Phoenix is the sixth largest municipality in the United States and is located in the arid Southwest where forward-thinking and cost-efficient water management is paramount to the city’s continued growth and vitality. The city recognizes the importance of proper management and stewardship of its water resources in such a manner as to ensure a safe, reliable, and sustainable water supply for its citizens.
The well operation conditions (water table depth, pump and motor efficiency, etc.) for all three well types are considered to be identical, with the exception of differing well life expectancies and variable cleaning frequencies needed to address the different rates of scale growth.

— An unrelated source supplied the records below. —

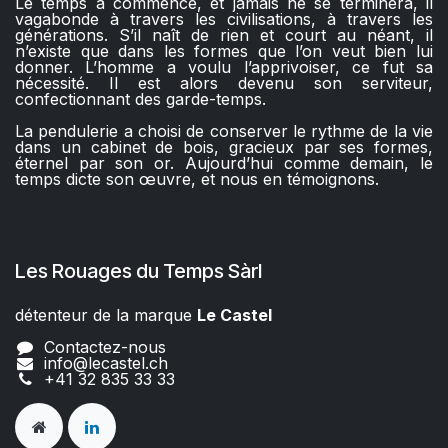
Le temps a commencé, et jamais ne se terminera, il
vagabonde à travers les civilisations, à travers les
générations. S’il naît de rien et court au néant, il
n’existe que dans les formes que l’on veut bien lui
donner. L’homme a voulu l’apprivoiser, ce fut sa
nécessité. Il est alors devenu son serviteur,
confectionnant des garde-temps.
La pendulerie a choisi de conserver le rythme de la vie
dans un cabinet de bois, gracieux par ses formes,
éternel par son or. Aujourd’hui comme demain, le
temps dicte son œuvre, et nous en témoignons.
Les Rouages du Temps Sàrl
détenteur de la marque
Le Castel​​
Contactez-nous
info@lecastel.ch
+41 32 835 33 33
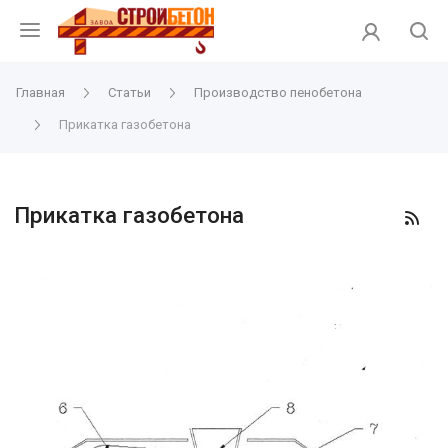
Главная
Статьи
Производство пенобетона
Прикатка газобетона
Прикатка газобетона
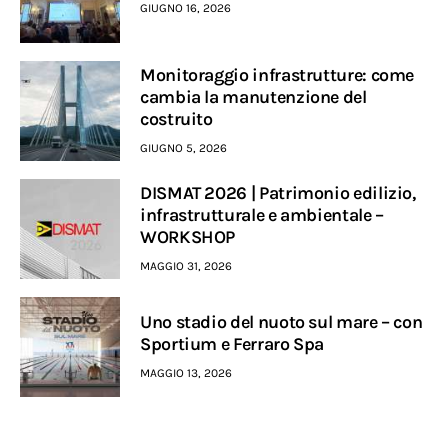
GIUGNO 16, 2026
Monitoraggio infrastrutture: come
cambia la manutenzione del
costruito
GIUGNO 5, 2026
DISMAT 2026 | Patrimonio edilizio,
infrastrutturale e ambientale –
WORKSHOP
MAGGIO 31, 2026
Uno stadio del nuoto sul mare – con
Sportium e Ferraro Spa
MAGGIO 13, 2026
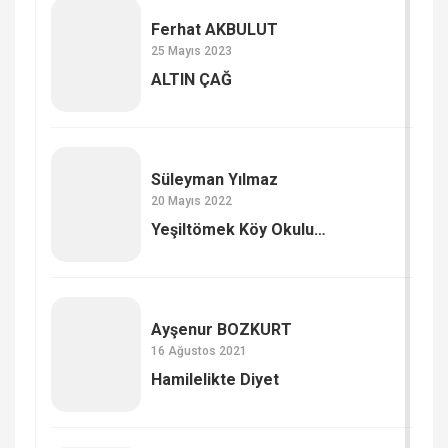
Ferhat AKBULUT
25 Mayıs 2023
ALTIN ÇAĞ
Süleyman Yılmaz
20 Mayıs 2022
Yeşiltömek Köy Okulu…
Ayşenur BOZKURT
16 Ağustos 2021
Hamilelikte Diyet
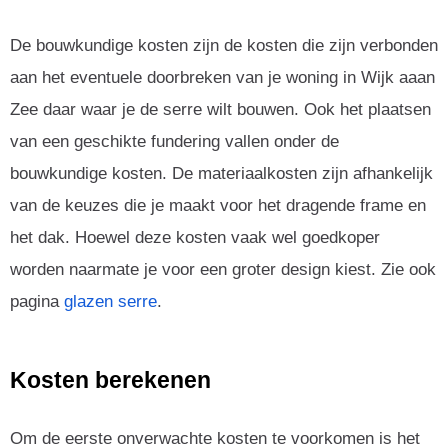
De bouwkundige kosten zijn de kosten die zijn verbonden
aan het eventuele doorbreken van je woning in Wijk aaan
Zee daar waar je de serre wilt bouwen. Ook het plaatsen
van een geschikte fundering vallen onder de
bouwkundige kosten. De materiaalkosten zijn afhankelijk
van de keuzes die je maakt voor het dragende frame en
het dak. Hoewel deze kosten vaak wel goedkoper
worden naarmate je voor een groter design kiest. Zie ook
pagina
glazen serre
.
Kosten berekenen
Om de eerste onverwachte kosten te voorkomen is het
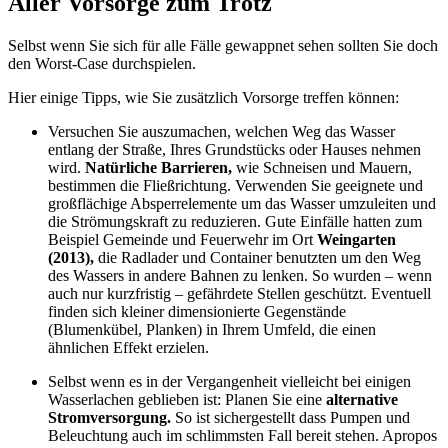
Aller Vorsorge zum Trotz
Selbst wenn Sie sich für alle Fälle gewappnet sehen sollten Sie doch
den Worst-Case durchspielen.
Hier einige Tipps, wie Sie zusätzlich Vorsorge treffen können:
Versuchen Sie auszumachen, welchen Weg das Wasser
entlang der Straße, Ihres Grundstücks oder Hauses nehmen
wird.
Natürliche Barrieren,
wie Schneisen und Mauern,
bestimmen die Fließrichtung. Verwenden Sie geeignete und
großflächige Absperrelemente um das Wasser umzuleiten und
die Strömungskraft zu reduzieren. Gute Einfälle hatten zum
Beispiel Gemeinde und Feuerwehr im Ort
Weingarten
(2013),
die Radlader und Container benutzten um den Weg
des Wassers in andere Bahnen zu lenken. So wurden – wenn
auch nur kurzfristig – gefährdete Stellen geschützt. Eventuell
finden sich kleiner dimensionierte Gegenstände
(Blumenkübel, Planken) in Ihrem Umfeld, die einen
ähnlichen Effekt erzielen.
Selbst wenn es in der Vergangenheit vielleicht bei einigen
Wasserlachen geblieben ist: Planen Sie eine
alternative
Stromversorgung.
So ist sichergestellt dass Pumpen und
Beleuchtung auch im schlimmsten Fall bereit stehen. Apropos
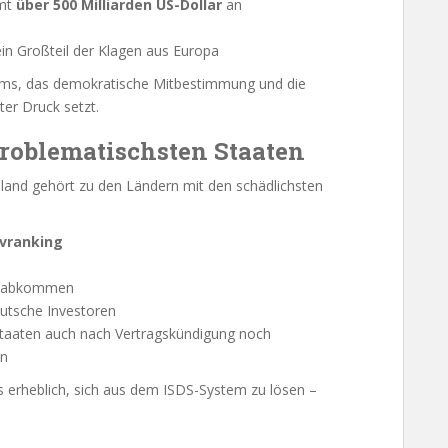
amt
über 500 Milliarden US-Dollar
an
in Großteil der Klagen aus Europa
tems, das demokratische Mitbestimmung und die
er Druck setzt.
roblematischsten Staaten
hland gehört zu den Ländern mit den schädlichsten
ivranking
onsabkommen
eutsche Investoren
 Staaten auch nach Vertragskündigung noch
en
s erheblich, sich aus dem ISDS-System zu lösen –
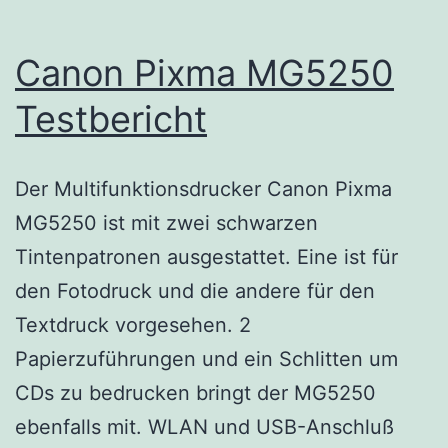
Canon Pixma MG5250
Testbericht
Der Multifunktionsdrucker Canon Pixma
MG5250 ist mit zwei schwarzen
Tintenpatronen ausgestattet. Eine ist für
den Fotodruck und die andere für den
Textdruck vorgesehen. 2
Papierzuführungen und ein Schlitten um
CDs zu bedrucken bringt der MG5250
ebenfalls mit. WLAN und USB-Anschluß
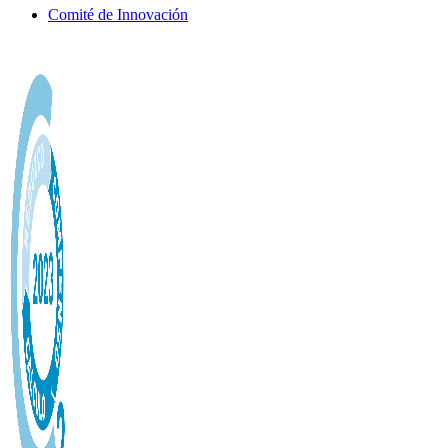
Comité de Innovación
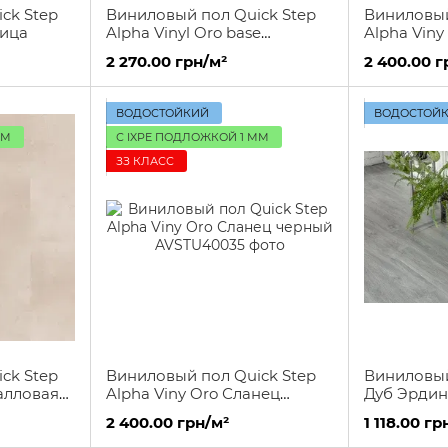
ck Step
Виниловый пол Quick Step
Виниловый
рица
Alpha Vinyl Oro base
Alpha Vin
Вулканическая порода
горная по
2 270.00 грн/м²
2 400.00 г
ВОДОСТОЙКИЙ
ВОДОСТОЙ
ММ
С IXPE ПОДЛОЖКОЙ 1 ММ
ЗЗ КЛАСС
ck Step
Виниловый пол Quick Step
Виниловый
алловая
Alpha Viny Oro Сланец
Дуб Эрдинг
черный
2 400.00 грн/м²
1 118.00 гр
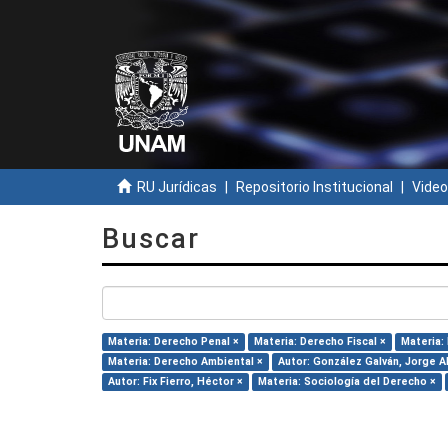
RU Jurídicas
Repositorio Institucional
Video
Buscar
Materia: Derecho Penal ×
Materia: Derecho Fiscal ×
Materia:
Materia: Derecho Ambiental ×
Autor: González Galván, Jorge A
Autor: Fix Fierro, Héctor ×
Materia: Sociología del Derecho ×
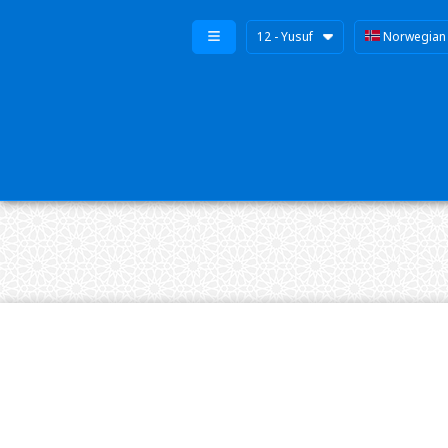
12 - Yusuf
Norwegian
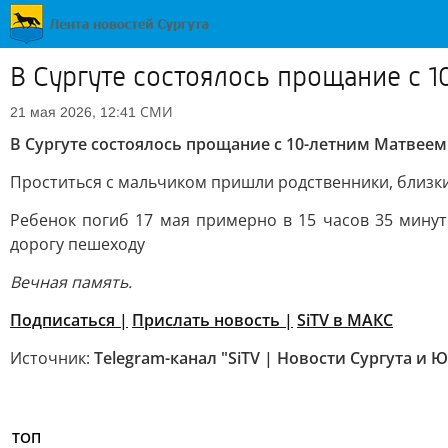
В Сургуте состоялось прощание с 
СМИ
21 мая 2026, 12:41
В Сургуте состоялось прощание с 10-летним Матвее
Проститься с мальчиком пришли родственники, близки
Ребенок погиб 17 мая примерно в 15 часов 35 мину
дорогу пешеходу
Вечная память.
Подписаться |
Прислать новость
|
SiTV в МАКС
Источник:
Telegram-канал "SiTV | Новости Сургута и 
ТОП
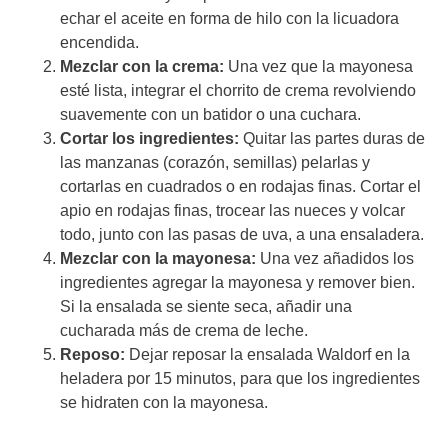
echar el aceite en forma de hilo con la licuadora
encendida.
Mezclar con la crema:
Una vez que la mayonesa
esté lista, integrar el chorrito de crema revolviendo
suavemente con un batidor o una cuchara.
Cortar los ingredientes:
Quitar las partes duras de
las manzanas (corazón, semillas) pelarlas y
cortarlas en cuadrados o en rodajas finas. Cortar el
apio en rodajas finas, trocear las nueces y volcar
todo, junto con las pasas de uva, a una ensaladera.
Mezclar con la mayonesa:
Una vez añadidos los
ingredientes agregar la mayonesa y remover bien.
Si la ensalada se siente seca, añadir una
cucharada más de crema de leche.
Reposo:
Dejar reposar la ensalada Waldorf en la
heladera por 15 minutos, para que los ingredientes
se hidraten con la mayonesa.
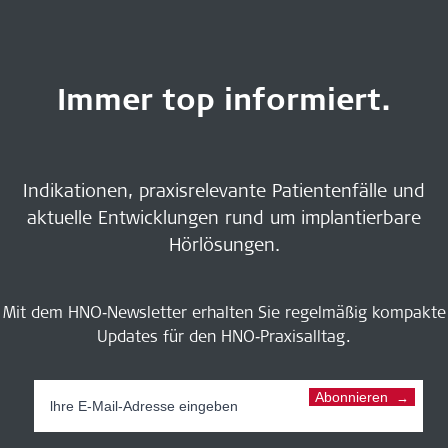
Immer top informiert.
Indikationen, praxisrelevante Patientenfälle und
aktuelle Entwicklungen rund um implantierbare
Hörlösungen.
Mit dem HNO‑Newsletter erhalten Sie regelmäßig kompakte
Updates für den HNO‑Praxisalltag.
Abonnieren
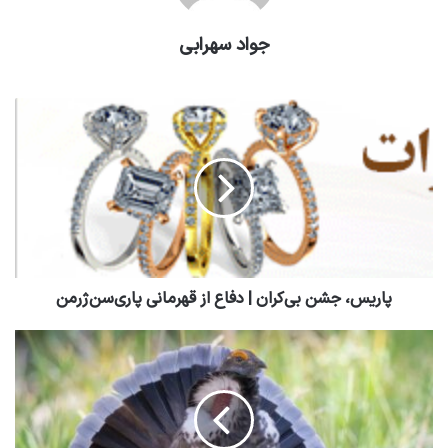
جواد سهرابی
پاریس، جشن بی‌کران | دفاع از قهرمانی پاری‌سن‌ژرمن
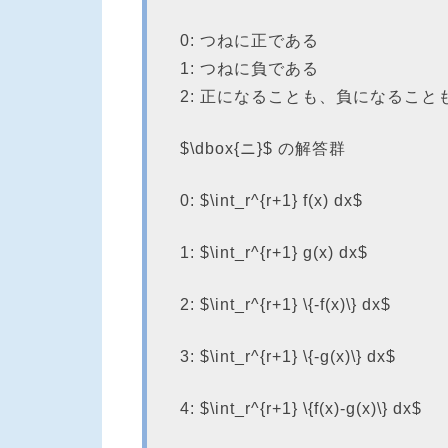
0: つねに正である
1: つねに負である
2: 正になることも、負になることも
$\dbox{ニ}$ の解答群
0: $\int_r^{r+1} f(x) dx$
1: $\int_r^{r+1} g(x) dx$
2: $\int_r^{r+1} \{-f(x)\} dx$
3: $\int_r^{r+1} \{-g(x)\} dx$
4: $\int_r^{r+1} \{f(x)-g(x)\} dx$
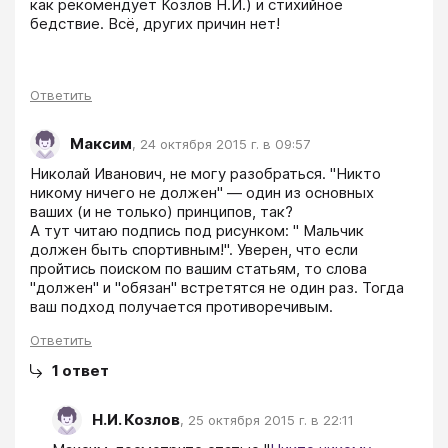
как рекомендует Козлов Н.И.) и стихийное 
бедствие. Всё, других причин нет!

Ответить
Максим
,
24 октября 2015 г. в 09:57
Николай Иванович, не могу разобраться. "Никто 
никому ничего не должен" — один из основных 
ваших (и не только) принципов, так?

А тут читаю подпись под рисунком: " Мальчик 
должен быть спортивным!". Уверен, что если 
пройтись поиском по вашим статьям, то слова 
"должен" и "обязан" встретятся не один раз. Тогда 
ваш подход получается противоречивым.
Ответить
1
ответ
Н.И. Козлов
,
25 октября 2015 г. в 22:11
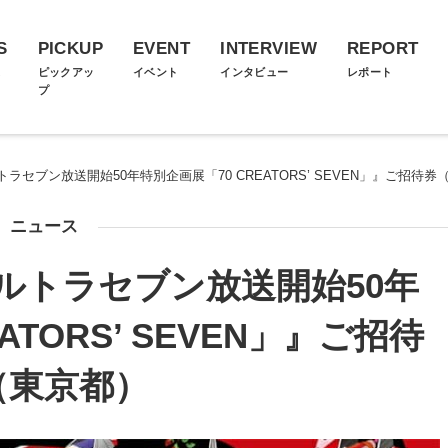
S
PICKUP
EVENT
INTERVIEW
REPORT
ス
ピックアッ
イベント
インタビュー
レポート
プ
セブン放送開始50年特別企画展「70 CREATORS’ SEVEN」』ご招待券
ニュース
ルトラセブン放送開始50年
ATORS’ SEVEN」』ご招待
（東京都）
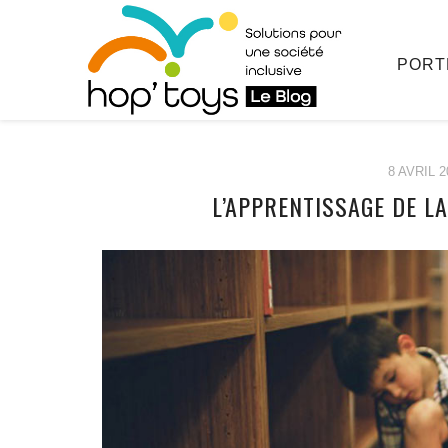
PORT
8 AVRIL 2
L’APPRENTISSAGE DE L
Afficher
le
contenu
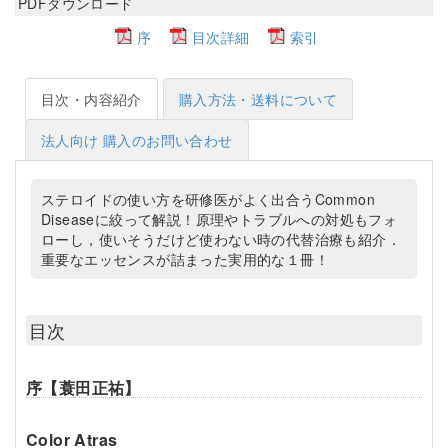
PDFダウンロード
序
目次詳細
索引
目次・内容紹介
購入方法・送料について
法人向け 購入のお問い合わせ
ステロイドの使い方を研修医がよく出合うCommon
Diseaseに絞って解説！原理やトラブルへの対処もフォ
ローし，使いそうだけど使わない時の代替治療も紹介．
重要なエッセンスが詰まった実用的な１冊！
目次
序【蓑田正祐】
Color Atras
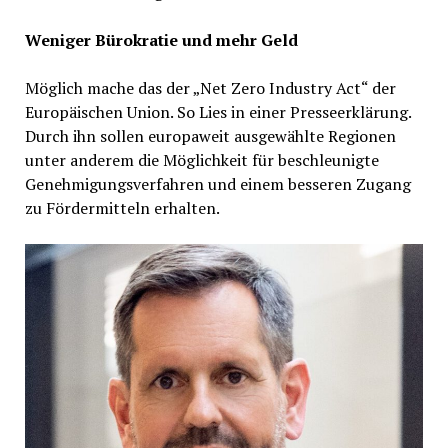
Weniger Bürokratie und mehr Geld
Möglich mache das der „Net Zero Industry Act“ der
Europäischen Union. So Lies in einer Presseerklärung.
Durch ihn sollen europaweit ausgewählte Regionen
unter anderem die Möglichkeit für beschleunigte
Genehmigungsverfahren und einem besseren Zugang
zu Fördermitteln erhalten.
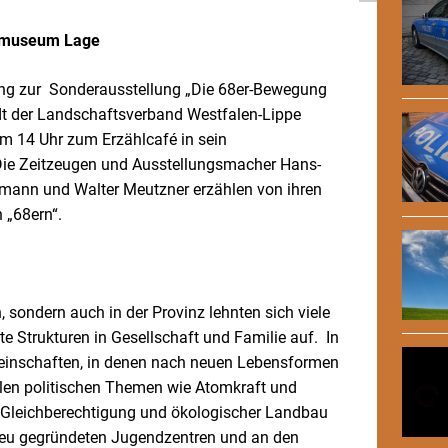
eimuseum Lage
ung zur Sonderausstellung „Die 68er-Bewegung
lädt der Landschaftsverband Westfalen-Lippe
m 14 Uhr zum Erzählcafé in sein
ie Zeitzeugen und Ausstellungsmacher Hans-
mann und Walter Meutzner erzählen von ihren
n „68ern“.
, sondern auch in der Provinz lehnten sich viele
e Strukturen in Gesellschaft und Familie auf. In
inschaften, in denen nach neuen Lebensformen
len politischen Themen wie Atomkraft und
h Gleichberechtigung und ökologischer Landbau
 neu gegründeten Jugendzentren und an den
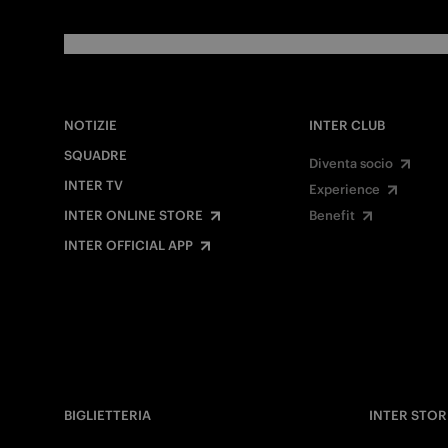
NOTIZIE
INTER CLUB
SQUADRE
Diventa socio
INTER TV
Experience
INTER ONLINE STORE
Benefit
INTER OFFICIAL APP
BIGLIETTERIA
INTER STOR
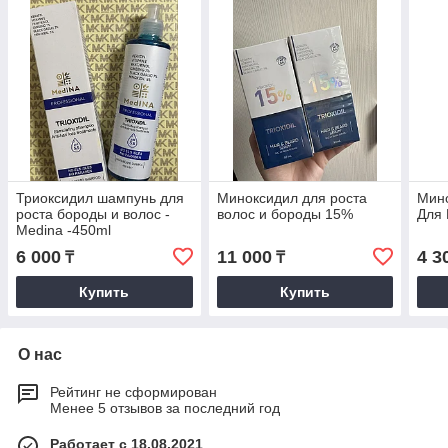
Триоксидил шампунь для
Миноксидил для роста
Мино
роста бороды и волос -
волос и бороды 15%
Для 
Medina -450ml
6 000
11 000
4 3
₸
₸
Купить
Купить
О нас
Рейтинг не сформирован
Менее 5 отзывов за последний год
Работает с 18.08.2021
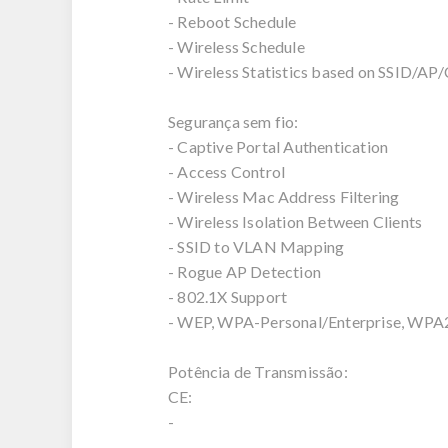
- Reboot Schedule
- Wireless Schedule
- Wireless Statistics based on SSID/AP/
Segurança sem fio:
- Captive Portal Authentication
- Access Control
- Wireless Mac Address Filtering
- Wireless Isolation Between Clients
- SSID to VLAN Mapping
- Rogue AP Detection
- 802.1X Support
- WEP, WPA-Personal/Enterprise, WPA2
Potência de Transmissão:
CE:
-
-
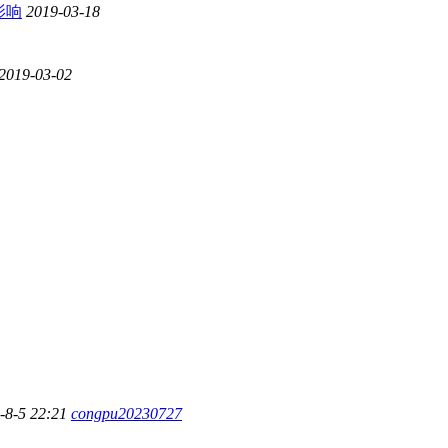
影响
2019-03-18
2019-03-02
-8-5 22:21
congpu20230727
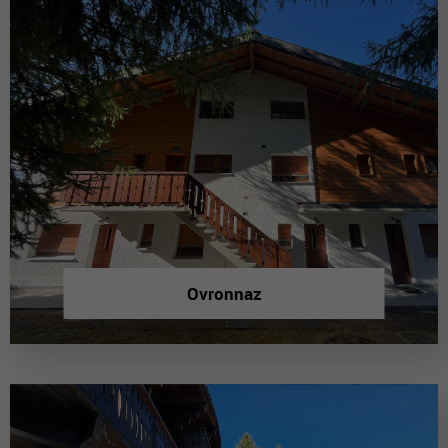
Ovronnaz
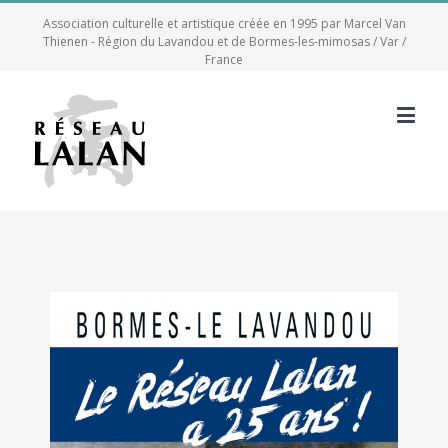
Association culturelle et artistique créée en 1995 par Marcel Van
Thienen - Région du Lavandou et de Bormes-les-mimosas / Var /
France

The well clogging/cleaning cycles and well replacement schedules during the 75-year life-cycle period of this analysis are shown in Figure 4. We assume the LCS well to last 25 years, whereas the HSLA well lasts 40 years and the SS well has a 75-year life (Figure 4).

Accumulation of scale on the LCS well screen was considered to cause a 25% decrease in its efficiency (specific capacity, or gpm/ft) every five years, which was improved after each well cleaning. The HSLA well took six years for a 25% loss of specific capacity to occur, and the SS well could be operated for a 30-year period before scale incrustation on its screen would cause a 25% drop in specific capacity (Figure 4).
The life-cycle costs for the three respective well types are itemized in Table 1. During the 75-year period of this life-cycle economic analysis, we summed the aggregate costs for well installations and additional construction costs, consultant costs (both hydrogeologists and engineers), operations and maintenance costs, well cleaning costs, pump and motor replacement costs, and electrical energy costs for operation of pump equipment.
When all the individual costs listed in Table 1 are added up, the cumulative 75-year costs for the LCS, HSLA, and SS wells turn out to be $15.7 million, $14.5 million, and $12.4 million, respectively.

Even though the initial construction cost of the SS well was more than $200,000 higher than the other two well types, at the end of its useful economic life the SS well resulted in a cost savings of about $3.3 million compared to the LCS well and a savings of more than $2 million compared to the HSLA well. By simplistically dividing the cumulative cost by the 75 years in the life-cycle period, this means compared to the less expensive LCS or HSLA wells, the additional construction cost of the SS well will be repaid in only about six to seven and a half years.
The specific costs presented for this life-cycle economic analysis are applicable only to the city of Phoenix water supply system, and different wells may have different results. However, the overriding message of this analysis is all wells would benefit from designs based on comprehensive life-cycle costs rather than a low-bid mentality focused solely on the initial capital costs to construct the well.
A proper well design that addresses both current and future costs throughout the life of the well can in some cases save the well owner millions of dollars.
Marvin Glotfelty, RG, is a principal hydrogeologist with Clear Creek Associates in Scottsdale, Arizona. He was the 2012 NGWA Foundation McEllhiney Lecturer and spoke on the topic “Life-Cycle Economic Analysis of Water Wells—Considerations for Design and Construction.”